We’ve been working on this one for a while, so I’m pretty excited to share that we’re finally adding support for PyTorch models!
Decision Hell
This project took about 3x longer than anticipated because PyTorch has so many different ways of exporting a model, that we had to make multiple decisions that heavily influenced EasyTensor’s interface to the engineer. The most difficult one was deciding on whether to adopt Pytorch Serve (PyTorch’s own serving framework) or implement our own model server for PyTorch. It turns out PyTorch Serve is still very buggy (still in beta), something that we only found out about after integrating it fully in our stack 💢. At the end of the day, the risk for supporting an in-development framework was not worth it, so we decided to create our own simple framework built on top of FastAPI.
Another decision came in designing the inference interface (that’s a mouthful). Since PyTorch models do not have a standardized inference function that takes in a predictable number of arguments, we decided to allow the engineer to define their own inference functions, which then meant hosting the engineer’s code on EasyTensor. This can be a pandora box, so we’re starting small and constraining the engineer’s python code to only have one file that can have a maximum of one class (the model definition) and must include a predict_single function. The nice thing here is that the engineer is fully in control of the pre-processing, inference, and post-processing of the user’s raw input.
How it works
PyTorch models are exported in two steps:
- The model’s weights and biases
- The model’s class definition
The first one is rather simple, and pytorch exposes utility functions to take care of it. EasyTensor will automatically export the model weights as part of the upload step.
The second is more challenging because it puts the onus of correctly defining the model class on the engineer. PyTorch and EasyTensor can offer very little help. Naturally, we developed an interface.
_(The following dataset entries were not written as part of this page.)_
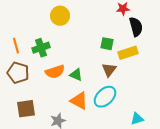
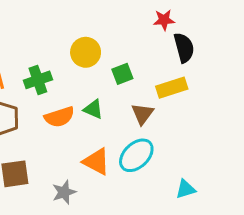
yellow circle: (60, 16) -> (86, 52), moved
green square: (107, 44) -> (122, 74), moved, turned -32
green triangle: (76, 75) -> (93, 109), moved

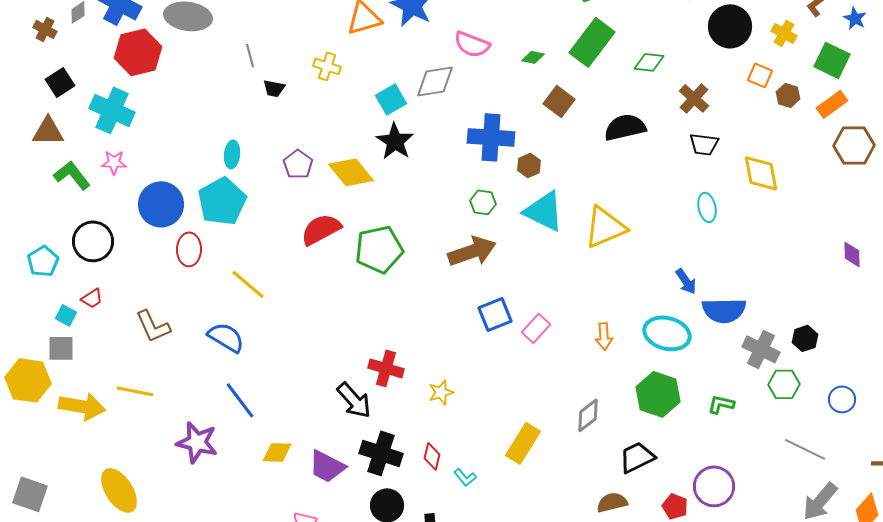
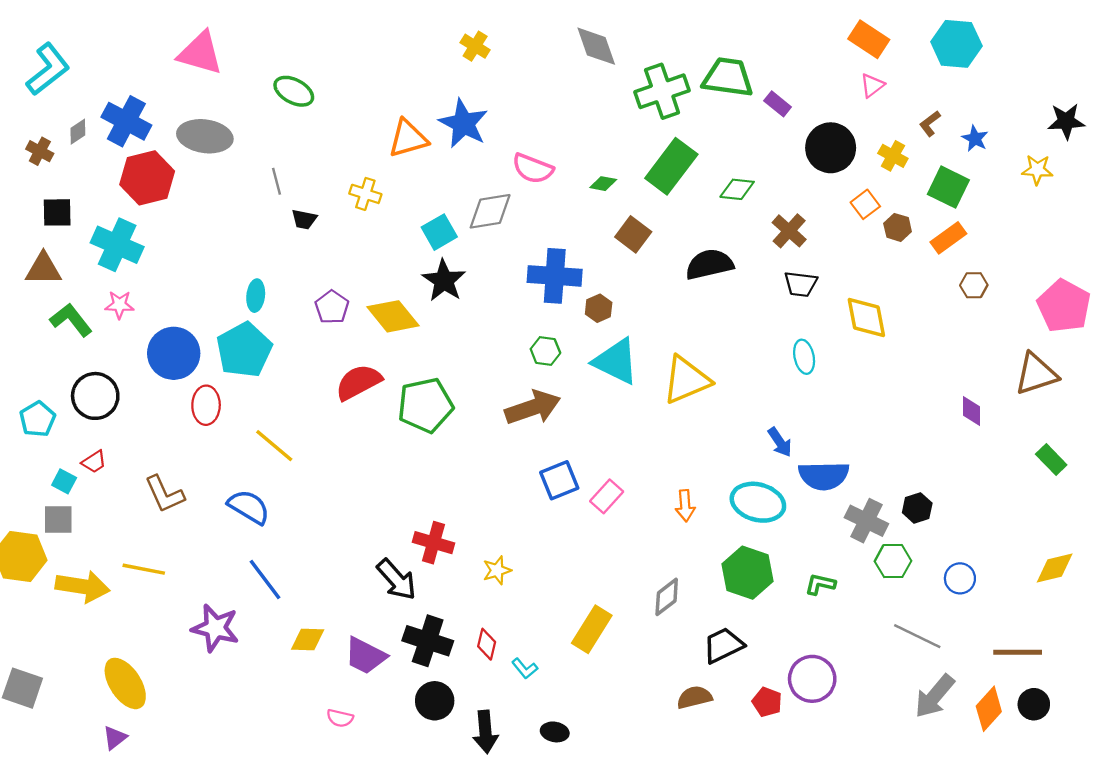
orange square: (760, 75) -> (865, 204), turned 30
black square: (60, 82) -> (57, 212), turned 32
brown hexagon: (854, 145) -> (974, 285), size x0.6

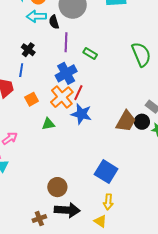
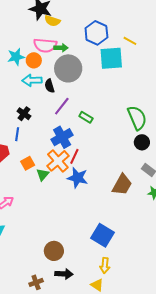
purple line: (66, 42) -> (62, 106), turned 36
black circle: (142, 122) -> (142, 142), moved
green triangle: (48, 124) -> (43, 175), moved, turned -40
black arrow: (67, 210) -> (64, 274), size x0.7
The engineer must create a class definition in a python file and include a predict_single inference function that the serve will call on every inference request. This means the engineer has all the freedom to instantiate the class and define the inference function (which also means they get to control what the input looks like).
How to use it
- Copy your model’s class definition to a file called
model.py. Make sure the file:- Only has one class definition, which is your model
- The class definition takes no arguments
- The class definition has a
predict_singlemethod that will accept your user’s input, run inference, and return the output.
- load/train your model on a python interpreter and call
import easytensor; easytensor.pytorch.upload("My first PyTorch model", model, "model.py")